Этим же вечером шута хоронили. За гробом шел безутешный царь. В руках его была затасканная подушечка с наградами. Наград было много, все больше прищепки и пуговицы, среди которых единственная собачья медаль смотрелась орденом. Сзади плелись с постными рожами знать, воины, круглолицее от постоянного радения духовенство и обезумевшая от корсета царица. Шут лежал в гробу серьезный и вполголоса давал последние советы.
— Державу бди! — бормотал он, капая свечкой на руки. — Врагов — в шею! Лучшее — детям! Запомнил?
— Помню! — рыдая, говорил царь. — Один ты у меня был! Один! Что же это, люди?! Лучших хороним! Лучших!!
— Спасибо. — всхлипывал шут, сморкаясь в саван. — Мог бы и при жизни.
За околицей царь ткнул пальцем в первую попавшуюся яму.
— Здесь!
Шута вывалили из гроба. Он скатился в яму, знать сняла шапки, воины посуровели, духовенство икнуло.
— Прощай, друг! — скорбно сказал царь.
— Прощаю. — пробурчал шут, устраиваясь щекой на венке.
— Салют! — скомандовал царь. Воины пальнули. Духовенство с испугу бабахнуло еще громче. Царица поморщилась, но от обморока воздержалась. Царь бросил на спину шуту горсть земли, задумчиво поглядел на звезды, и процессия удалилась.
А шут поворочался в могиле, помолился за упокой и заснул. Впереди была бурная ночь. Ему предстояло воскреснуть, явиться во дворец в объятия ошалевшего от радости царя, напиться с ним до зеленых соплей и маленьких чертей, которых видели оба и оба не боялись, и всю ночь орать с колокольни похабные песни. Царь же, несмотря на лета, был еще очень бодрый мужик и после пятнадцати ковшиков целых два часа мог стоять на четвереньках и материться в рифму. Шуту отставать было не положено. Поэтому он тихо спал и набирался сил.
В этот день всем дворцом плели кружева. Трясущимися после вчерашнего приема руками царь путался в тютельках и вспоминал боевое прошлое.
— Нда, задали мы им тогда под Журчалкой! С тыла зашли и вдарили! Насилу они ноги унесли! И куды они только глядели, когда мы их с флангов обходили!
— Так ить коровы! — ответствовал шут. — Сиречь звери глупые, против нашей выучки ихние рога — тьфу! Кабы не пастух — и потерь бы у нас не было. Ты, твое величество, зря тогда пастуха не пленил. Ить он, гад, нас чуть в прах не поверг! Не узнал тебя в каске-то. Осерчал, ирод.
— Ничего. — отвечал царь, с сомнением глядя на получающийся узор. — Они, Сеня, раны, воина только красют. Ежели б мы с тобой тогда в палисаднике храпели, враги бы сейчас на наших женах и сестрах ездили. А мы их, заморских, завсегда в кулаке держали! Помнишь, кукарекского-то атташе как пугнули?

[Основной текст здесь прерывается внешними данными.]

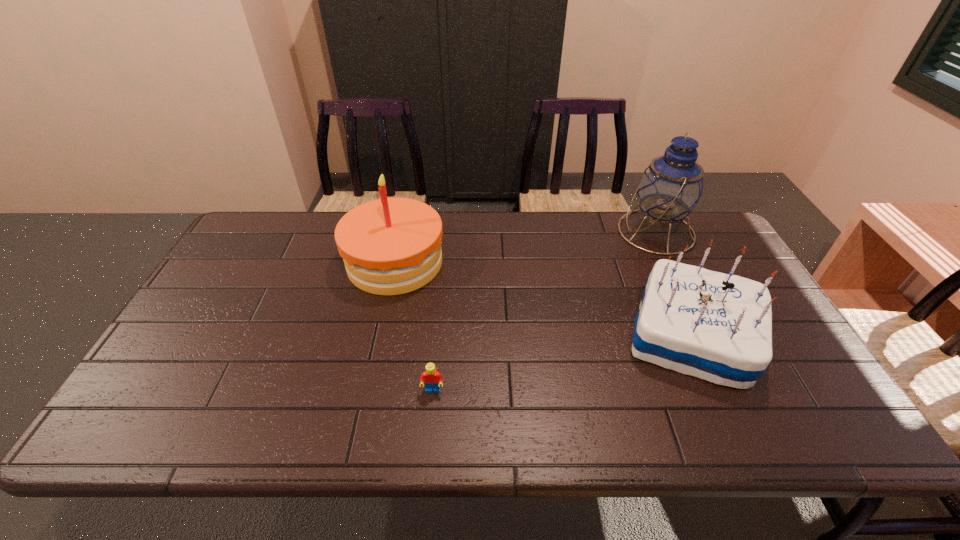 Locate an element on the screen. This screenshot has width=960, height=540. vacant point located between the lantern and the left birthday cake is located at coordinates (525, 247).

This screenshot has width=960, height=540. In order to click on free space between the lantern and the shortest object in this screenshot , I will do `click(544, 311)`.

Where is `vacant area that lies between the lantern and the left birthday cake`? This screenshot has height=540, width=960. vacant area that lies between the lantern and the left birthday cake is located at coordinates (525, 247).

In order to click on free space between the lantern and the left birthday cake in this screenshot , I will do `click(525, 247)`.

Where is `free point between the shortest object and the left birthday cake`? This screenshot has height=540, width=960. free point between the shortest object and the left birthday cake is located at coordinates (414, 327).

This screenshot has width=960, height=540. Find the location of `free point between the Lego and the taller birthday cake`. free point between the Lego and the taller birthday cake is located at coordinates click(414, 327).

Find the location of a particular element. Image resolution: width=960 pixels, height=540 pixels. empty space that is in between the taller birthday cake and the lantern is located at coordinates (525, 247).

Choose which object is the nearest neighbor to the shortest object. Please provide its 2D coordinates. Your answer should be formatted as a tuple, i.e. [(x, y)], where the tuple contains the x and y coordinates of a point satisfying the conditions above.

[(390, 246)]

This screenshot has height=540, width=960. I want to click on the third closest object relative to the right birthday cake, so click(390, 246).

In order to click on free space that satisfies the following two spatial constraints: 1. on the front side of the third tallest object; 2. on the right side of the taller birthday cake in this screenshot , I will do `click(379, 336)`.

— Грубиян вы, тятя! — заметила носатая в маменьку царевна. — Я грудная была, и то осудила. Рази можно такому кавалеру изящному каблуки подпиливать? И орудию навозом зарядили, а он субтильный, не нашего сложения. Вам шутка, а ему личико насилу оттерли.

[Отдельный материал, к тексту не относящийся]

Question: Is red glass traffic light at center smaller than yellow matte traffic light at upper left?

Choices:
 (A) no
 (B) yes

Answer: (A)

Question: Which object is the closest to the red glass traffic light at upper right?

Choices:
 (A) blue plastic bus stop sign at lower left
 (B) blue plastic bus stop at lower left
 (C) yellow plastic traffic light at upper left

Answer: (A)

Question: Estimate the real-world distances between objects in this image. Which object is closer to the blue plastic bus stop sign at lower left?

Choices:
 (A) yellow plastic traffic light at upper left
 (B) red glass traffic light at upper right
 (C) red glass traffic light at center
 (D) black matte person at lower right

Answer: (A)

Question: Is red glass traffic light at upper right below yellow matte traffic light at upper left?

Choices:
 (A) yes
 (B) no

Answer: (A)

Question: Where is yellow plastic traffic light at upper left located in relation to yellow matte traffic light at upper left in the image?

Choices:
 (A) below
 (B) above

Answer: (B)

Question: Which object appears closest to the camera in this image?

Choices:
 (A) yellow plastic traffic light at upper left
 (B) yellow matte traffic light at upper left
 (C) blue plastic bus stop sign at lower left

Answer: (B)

— Твою-то репу и в три дни не обслюнявишь. — философски заметил царь. Дочь он любил, хотя размеров ее иногда спьяну пугался. Корон на голове наследницы свободно умещалось две штуки.
— На себя бы, тятя, глянули! — вспыхнула царевна. Кружево в ее мужицких руках затрещало. — Гусударству диету прописали, а сами в пост поросенка сожрали! На глазах у свиньи! Что, неправда?! А ты чего смеешься, дурак?! Пошел прочь! — она запустила клубком в шута.
— Сиди, Сеня, — сказал царь. — А ты, дщерь, не в обиде будь. Пошутил я. Не обижайся. А то в темницу заключу. Я политик строгий.
— Суров ты, батюшка! — поддакнула царица. Она тоже была политиком. — Взгляд-от у тебя — чистый орел! Но добе-ор! Надысь, слышала, мужики говорили: добер у нас царь-то! Добрее немецкого будет, хоть и ростом помене. И умом крепок!
— Это как бы мне природой дадено. — скромно сказал царь. — Как я есть самодержец и ответственность имею. Ты вот, Сеня, к примеру, трюфель — и не боле того. Потому как дурацкой породы. А я тебя рядом посадил и шутить дозволяю.
— Так ведь и благодарен же я! — зевая, отвечал шут. Ему было скучно.
Царь сегодня был настроен на самовосхваление. В такие дни шут обычно до пролежней спал под троном. А царь сверху вдумчиво кивал в ответ на убедительные речи придворных о его, батюшки, молодцеватой походке и мастерстве аналитика.